Testing of the U-5R-RL model

Verify against MuPad "analysis" document: U_5R_RL_analysis.html Run in "Publish" mode to have a report.

9/8/17 - suitable for testing vectorized analytical models

Contents

close all
clear all

Set input parameters

model_name='U-5R-RL';

% Set some meaningful parameters matching settings of MuPad analysis
% document
LRratio_array=[0.0001 : 0.05 : 1.5]'; % Array of L/R

Rtotal_array=1e-3*ones(length(LRratio_array),1); % Receptor concentration, M


K_A   = 1e6;
K_B_1_s_1 = 2;
K_B_1_s_2 = 3;
K_B_1_s_3 = 4;
K_B_1_s_4 = 5;
K_B_1_s_5 = 6;
K_B_2 = 2;

% Set appropriate options for the model (see model file for details)
% model_numeric_solver='fminbnd'  ;
%
% model_numeric_options=optimset('Diagnostics','off', ...
%                     'Display','off',...
%                     'TolX',1e-9,...
%                     'MaxFunEvals', 1e9);

The important option here is "TolX" that sets termination tolerance on free ligand concentation in molar units. With our solution concentrations in 1e-3 range TolX should be set to some 1e-9.
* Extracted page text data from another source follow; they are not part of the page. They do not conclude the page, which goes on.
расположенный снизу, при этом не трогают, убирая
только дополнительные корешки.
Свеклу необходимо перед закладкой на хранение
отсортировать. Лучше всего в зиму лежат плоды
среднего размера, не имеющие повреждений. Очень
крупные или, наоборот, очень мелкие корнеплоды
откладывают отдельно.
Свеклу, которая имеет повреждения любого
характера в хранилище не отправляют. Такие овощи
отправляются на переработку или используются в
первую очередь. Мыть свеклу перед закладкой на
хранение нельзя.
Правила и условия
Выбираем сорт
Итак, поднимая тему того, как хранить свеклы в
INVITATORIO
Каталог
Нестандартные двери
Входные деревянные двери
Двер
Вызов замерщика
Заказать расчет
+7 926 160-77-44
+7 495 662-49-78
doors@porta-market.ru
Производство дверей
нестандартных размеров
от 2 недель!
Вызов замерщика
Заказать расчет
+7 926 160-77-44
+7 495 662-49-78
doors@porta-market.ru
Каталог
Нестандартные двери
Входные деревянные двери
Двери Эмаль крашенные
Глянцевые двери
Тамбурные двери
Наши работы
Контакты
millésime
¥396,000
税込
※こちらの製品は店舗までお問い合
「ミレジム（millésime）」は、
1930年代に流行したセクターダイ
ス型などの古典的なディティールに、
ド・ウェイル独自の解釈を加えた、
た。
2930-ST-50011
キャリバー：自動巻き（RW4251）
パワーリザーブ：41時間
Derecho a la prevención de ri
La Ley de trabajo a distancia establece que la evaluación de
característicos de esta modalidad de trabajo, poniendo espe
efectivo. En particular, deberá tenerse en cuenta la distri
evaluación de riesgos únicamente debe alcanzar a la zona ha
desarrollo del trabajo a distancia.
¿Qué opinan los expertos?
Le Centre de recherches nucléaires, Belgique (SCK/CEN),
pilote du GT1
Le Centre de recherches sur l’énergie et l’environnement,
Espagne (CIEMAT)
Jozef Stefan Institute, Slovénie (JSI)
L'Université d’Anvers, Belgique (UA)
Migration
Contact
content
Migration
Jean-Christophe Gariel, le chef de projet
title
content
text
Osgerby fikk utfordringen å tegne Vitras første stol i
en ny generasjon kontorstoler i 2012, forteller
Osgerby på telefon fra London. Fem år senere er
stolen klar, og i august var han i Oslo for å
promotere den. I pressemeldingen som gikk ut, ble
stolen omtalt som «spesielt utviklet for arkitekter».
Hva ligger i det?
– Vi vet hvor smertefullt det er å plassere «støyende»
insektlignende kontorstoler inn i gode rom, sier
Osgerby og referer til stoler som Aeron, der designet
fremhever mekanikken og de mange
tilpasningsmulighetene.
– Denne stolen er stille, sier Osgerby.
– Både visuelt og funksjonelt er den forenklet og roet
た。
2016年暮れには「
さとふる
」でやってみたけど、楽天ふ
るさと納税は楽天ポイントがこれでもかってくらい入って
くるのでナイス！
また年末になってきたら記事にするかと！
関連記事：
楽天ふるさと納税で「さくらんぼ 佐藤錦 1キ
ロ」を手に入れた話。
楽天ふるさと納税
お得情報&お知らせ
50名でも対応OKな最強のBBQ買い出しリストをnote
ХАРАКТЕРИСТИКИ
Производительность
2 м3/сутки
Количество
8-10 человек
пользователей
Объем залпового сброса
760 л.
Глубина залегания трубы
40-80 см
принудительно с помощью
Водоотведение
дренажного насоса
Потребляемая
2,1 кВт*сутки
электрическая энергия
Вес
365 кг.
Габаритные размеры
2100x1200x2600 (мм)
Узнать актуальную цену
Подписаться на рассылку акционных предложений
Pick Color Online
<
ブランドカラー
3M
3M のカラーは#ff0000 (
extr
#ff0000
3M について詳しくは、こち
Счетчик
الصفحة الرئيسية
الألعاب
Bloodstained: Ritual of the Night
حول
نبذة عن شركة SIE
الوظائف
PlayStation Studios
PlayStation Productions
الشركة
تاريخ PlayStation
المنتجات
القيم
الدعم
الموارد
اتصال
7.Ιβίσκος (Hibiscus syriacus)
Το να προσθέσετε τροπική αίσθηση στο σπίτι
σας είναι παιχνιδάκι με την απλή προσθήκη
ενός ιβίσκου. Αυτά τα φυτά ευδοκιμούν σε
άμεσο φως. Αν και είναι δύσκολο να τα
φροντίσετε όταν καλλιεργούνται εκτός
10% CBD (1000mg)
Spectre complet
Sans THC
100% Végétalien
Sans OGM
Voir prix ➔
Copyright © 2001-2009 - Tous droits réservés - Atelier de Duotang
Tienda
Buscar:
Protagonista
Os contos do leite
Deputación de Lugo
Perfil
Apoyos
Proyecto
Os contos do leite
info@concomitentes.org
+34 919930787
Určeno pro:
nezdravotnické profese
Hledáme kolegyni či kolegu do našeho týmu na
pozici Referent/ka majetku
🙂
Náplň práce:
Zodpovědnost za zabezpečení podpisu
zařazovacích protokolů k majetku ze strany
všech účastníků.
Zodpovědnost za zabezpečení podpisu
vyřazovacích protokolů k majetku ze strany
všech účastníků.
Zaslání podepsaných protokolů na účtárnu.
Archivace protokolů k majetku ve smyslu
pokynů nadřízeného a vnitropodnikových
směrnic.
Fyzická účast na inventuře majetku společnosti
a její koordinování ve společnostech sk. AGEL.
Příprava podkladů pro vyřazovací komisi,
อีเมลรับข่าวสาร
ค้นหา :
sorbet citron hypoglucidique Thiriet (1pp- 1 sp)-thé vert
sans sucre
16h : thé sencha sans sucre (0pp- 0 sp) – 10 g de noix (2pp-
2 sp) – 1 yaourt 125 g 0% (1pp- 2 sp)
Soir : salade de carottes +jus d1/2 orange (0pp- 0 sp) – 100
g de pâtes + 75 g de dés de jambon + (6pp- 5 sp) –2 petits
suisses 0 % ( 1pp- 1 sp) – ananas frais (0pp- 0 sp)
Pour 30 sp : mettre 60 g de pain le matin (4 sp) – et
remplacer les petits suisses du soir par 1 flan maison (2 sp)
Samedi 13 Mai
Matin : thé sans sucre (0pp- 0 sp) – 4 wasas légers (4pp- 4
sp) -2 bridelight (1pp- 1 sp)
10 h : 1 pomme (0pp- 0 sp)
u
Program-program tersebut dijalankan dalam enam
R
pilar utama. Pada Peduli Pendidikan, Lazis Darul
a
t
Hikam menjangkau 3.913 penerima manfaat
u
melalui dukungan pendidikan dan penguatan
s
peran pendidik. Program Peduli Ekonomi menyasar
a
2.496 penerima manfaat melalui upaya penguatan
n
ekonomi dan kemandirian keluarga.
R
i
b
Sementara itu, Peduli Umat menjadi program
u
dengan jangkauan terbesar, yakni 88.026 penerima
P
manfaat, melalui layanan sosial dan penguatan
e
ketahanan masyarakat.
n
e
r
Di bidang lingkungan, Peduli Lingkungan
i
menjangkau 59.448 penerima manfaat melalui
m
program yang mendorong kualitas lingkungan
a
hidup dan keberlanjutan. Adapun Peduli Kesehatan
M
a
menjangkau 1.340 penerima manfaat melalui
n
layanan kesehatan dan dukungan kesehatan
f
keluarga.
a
Compute arrays for populations and plot

Call as non-vectorized:

concentrations_array=[];
tic
for counter=1:length(LRratio_array)
    % compute
    [concentrations species_names] = equilibrium_thermodynamic_equations.U_5R_RL_model(...
        Rtotal_array(counter), LRratio_array(counter), K_A,...
        K_B_1_s_1, K_B_1_s_2,  K_B_1_s_3,  K_B_1_s_4,  K_B_1_s_5, K_B_2,...
        'analytical', 'none');
    % collect
    concentrations_array = [concentrations_array ; concentrations];
end
toc
Elapsed time is 0.007967 seconds.

Plot

Figure_title= model_name;
X_range=[0 max(LRratio_array)+0.1 ]; % extend X just a bit past last point
Y_range=[ ]; % keep automatic scaling for Y
% display figure
figure_handle=equilibrium_thermodynamic_equations.plot_populations(...
    Rtotal_array, LRratio_array, concentrations_array, species_names, Figure_title, X_range, Y_range);

Observations The result matches simulations in the 'analysis' MuPad notebook. The code is correct.

Test vectorization (if analytical model was vectorized!)

Call as vectorized:

tic
[concentrations_array species_names] = equilibrium_thermodynamic_equations.U_5R_RL_model(...
        Rtotal_array, LRratio_array,  K_A,...
        K_B_1_s_1, K_B_1_s_2,  K_B_1_s_3,  K_B_1_s_4,  K_B_1_s_5, K_B_2,...
        'analytical', 'none');
toc

Figure_title= sprintf(' %s - vectorized version', model_name);
X_range=[0 max(LRratio_array)+0.1 ]; % extend X just a bit past last point
Y_range=[ ]; % keep automatic scaling for Y
% display figure
figure_handle=equilibrium_thermodynamic_equations.plot_populations(...
    Rtotal_array, LRratio_array, concentrations_array, species_names, Figure_title, X_range, Y_range);
Elapsed time is 0.003693 seconds.

Conclusions

Both vectorized and non-vectorized calls work well.